As citizens of the West African nation wake to an election morning, NEC says it has recruited 70,000 Polling Staff. Our correspondent reports how Sierra Leone is preparing for it Election Day.
By Abubakarr Kamara | The AfricaPaper
FREETOWN, Sierra Leone – The National Electoral Commission (NEC) announced in Freetown that it has recruited an estimate of 70,000 polling staff nationwide. Many have been trained at wards and polling centers on electoral polling and counting procedures.
“NEC is on top of situation and things are going as planned. Ballot papers for the elections arrived on Monday 5th November 2012 at the Lungi International Airport and was witnessed by relevant stakeholders,” said Dr. Christiana A. M. Thorpe, NEC Chairperson “I received the final consignment of four trucks at Government Wharf on Tuesday morning while the next consignment is due by the end of the week.”

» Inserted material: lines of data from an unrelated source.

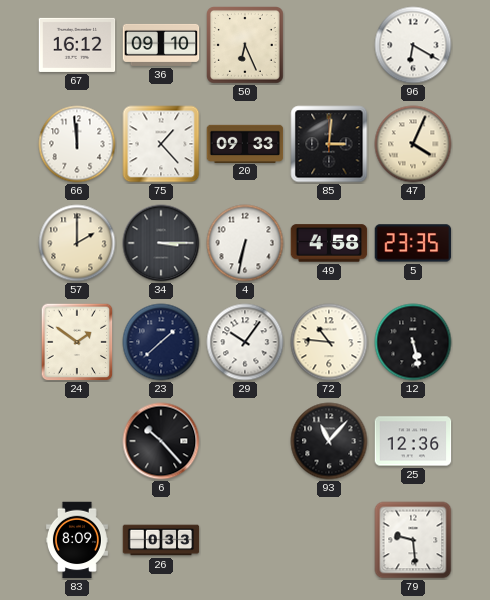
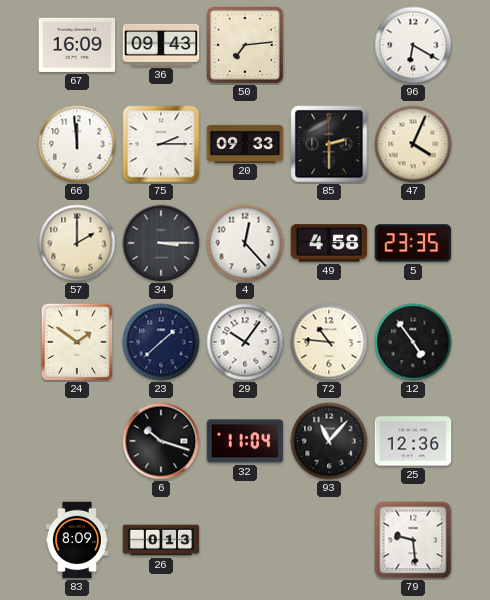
67: 16:12 -> 16:09
36: 09:10 -> 09:43
50: 6:26 -> 7:14
75: 1:23 -> 2:15
85: 3:01 -> 2:30
4: 6:32 -> 12:23
12: 5:28 -> 4:54
6: 10:23 -> 10:18
32: none -> 11:04
26: 0:33 -> 0:13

The announcement came at a press conference on Tuesday Nov. 6 at the Commission’s Tower Hill headquarters in Freetown.
However, in a bid to restrict vehicular movement on Election Day, the Dr. Thorpe said only accredited vehicles displaying stickers provided by NEC will be authorized to ply the routes between 7:00 AM to 7:00 PM.
“Party flag bearers can be accompanied by three vehicles with no more than four people each,” Said Thorpe, who she further stated that, “They will be required to return home after voting.”
To alleviate transportation challenges on polling day, the Commission has engaged the services Sierra Leone Road Transport Corporation (SLRTC) buses, with sponsorship from the Rokel Commercial Bank, American Chamber of Commerce, and Sam King Group, to ply routes along major streets in Freetown and some district headquarter towns on polling day free of cost.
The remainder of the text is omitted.